P2500R2
C++ parallel algorithms and P2300

Published Proposal,

This version:
https://wg21.link/P2500R2
Authors:
(Intel)
(Intel)
Audience:
SG1, LEWG
Project:
ISO/IEC 14882 Programming Languages — C++, ISO/IEC JTC1/SC22/WG21

Abstract

This paper provides the facilities to integrate [P2300R7] with C++ parallel algorithms

1. Motivation

C++ parallel algorithms, together with executions policies, were a good start for supporting parallelism in the C++ standard. The C++ standard execution policies represent "how" a particular algorithm should be executed; in other words, they set semantic requirements to user callable objects passed to parallel algorithms.
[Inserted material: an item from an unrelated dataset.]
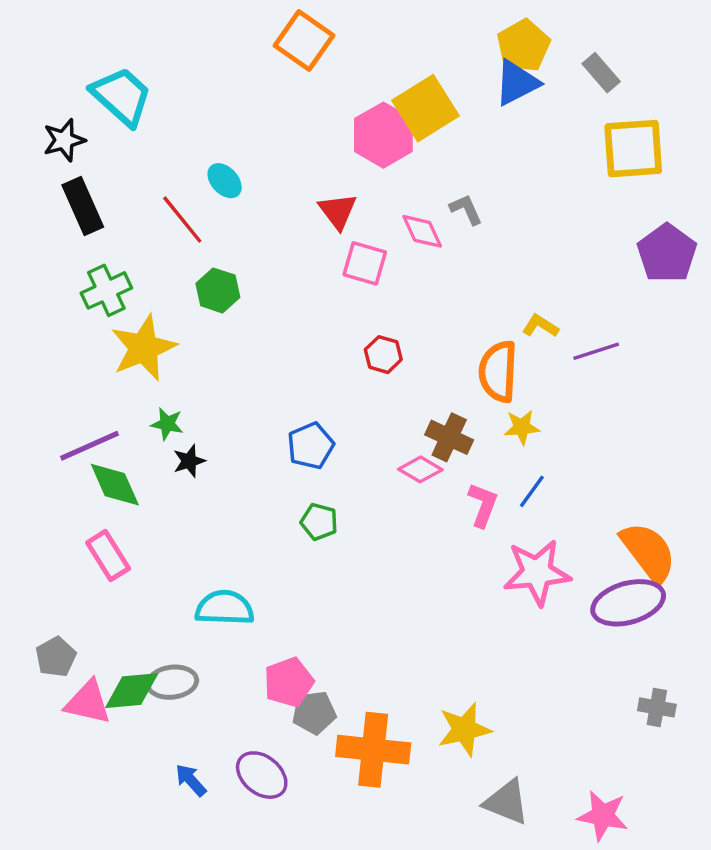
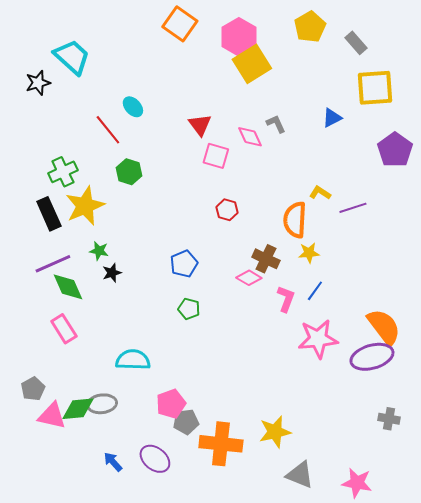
blue triangle: (517, 83) -> (332, 118), moved, size x0.7
pink hexagon: (383, 135) -> (239, 37), moved
black rectangle: (83, 206) -> (49, 214), moved

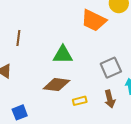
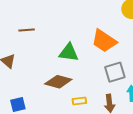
orange trapezoid: (94, 20) -> (104, 41), moved
brown line: (18, 38) -> (27, 30), turned 70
However, there is no explicit way to specify what hardware an algorithm should be executed on.

In the absence of a better facility in the C++ standard library, custom execution policies combine semantics of both "how" and "where" the code should be executed as well a semantic restrictions on the user supplied callable. Examples can be seen in Thrust and oneDPL libraries.

[P2300R7] introduces the scheduler concept that represents an execution context. Compared to execution policies, scheduler is a more flexible abstraction for answering "where" the code should be executed, because a scheduler could be tightly connected to the platform it sends work to.

As [P2300R7] progresses towards likely standardization for C++26, we should answer the question how other parts of the C++ standard library would interoperate with schedulers, senders and/or receivers.

[P2214R2] outlined a plan to extend the Ranges library in C++23. This plan puts adding parallel overloads for range algorithms into "Tier 2", motivating that, among other factors, by the need to carefully consider how these algorithm overloads work when [P2300R7] lands in the standard. To the best of our knowledge, nobody has yet approached this question.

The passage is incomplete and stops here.